Defining Haute Villégiature
Haute-Villégiature is about designing and delivering travel experiences with the highest quality standards, by highly knowledgeable people who are experts in their business and led by passion.
Each Maison has its own style and personality, but they are all creative and innovative to surprise and exceed expectations of their clients, who are unique and have specific expectations. The overall objective of Haute Villégiature is thus to be a wow factor in the travel industry.
Doctor Anne-Flore Maman Larraufie, Academic Director at the ESSEC Business School in Paris, Researcher and Consultant to famous luxury brands, was appointed to conduct this scientific Delphi research amongst a panel of 18 luxury travel experts.
In addition to this research, she also carried out a WOW effect study amongst 150 professionals of the luxury travel industry, brought together by Traveller Made on two occasions.
QUENTIN DESURMONT – CEO of Traveller Made
Q: What is Traveller Made? What made you create it?
Traveller Made is an association of luxury travel designers based all over the globe. Today, we are the world’s leading community of luxury travel designers. We currently have 318 member agencies in 60 countries: 40% of them have their headquarters in Europe and 60% in North America, as well as in Russia, India and Asia Pacific.

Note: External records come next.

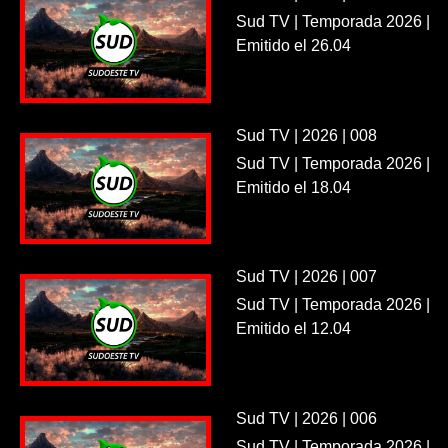
Sud TV | Temporada 2026 |
Emitido el 26.04
Sud TV | 2026 | 008
Sud TV | Temporada 2026 |
Emitido el 18.04
Sud TV | 2026 | 007
Sud TV | Temporada 2026 |
Emitido el 12.04
Sud TV | 2026 | 006
Sud TV | Temporada 2026 |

I created a luxury travel agency in France ten years ago, in 2008, and after a few years, I thought it would be good idea to find a way to properly differentiate between the various travel designers because Google can’t find these kind of designers very easily. Also, given the overload of information we are subjected to nowadays, there are a lot of scams around and nobody knows what is real or not; there are no regulations. So, my idea was to select the very best travel designers using the industry’s well-established system of recommendations, monitoring and regulations. For me, it was a good way of showing very high-profile people that they could select, try out and employ the world’s best travel designers.
Q: What are the main trends in luxury travel and how do they suggest luxury travel agencies will evolve over the next few years?
We are also investigating luxury travel trends and we’ve discovered that some trends have meant that very high-profile people want to experience strong emotions. They work hard running companies and they like doing activities that you can’t do every day. So, when they go on a trip, they want to include their family and they want it to be incredibly exciting. Some of them are looking for brand new experiences; the kind of people who want to be pioneers and have the most outstanding experiences in places so remote that very few people ever go there.
Privatisation is also one of the most important trends. More and more clients want to have villas or chalets all to themselves. Sometimes they belong to a hotel and sometimes they are privately-owned, but the clients want privacy and will even reserve private islands. They also want to be able to meet people from other cultures and see how they live: people you cannot easily reach, such as Aboriginal Australians, because this experience gives you knowledge and another view of the world.
Q: What does a client most value when they are travelling?
Well, first of all, what they most value when they travel is the service they receive from the service-providers and from us. They value being with their family and friends in a setting that is comfortable, yet stimulating. Sometimes, they have the opportunity to tackle a challenge or indulge in a very special experience, which is why they want to be sure you are with them at all times. Nowadays, more and more agencies rent out portable WiFi systems because clients want to stay connected in case there’s a problem, so the agencies must always be available.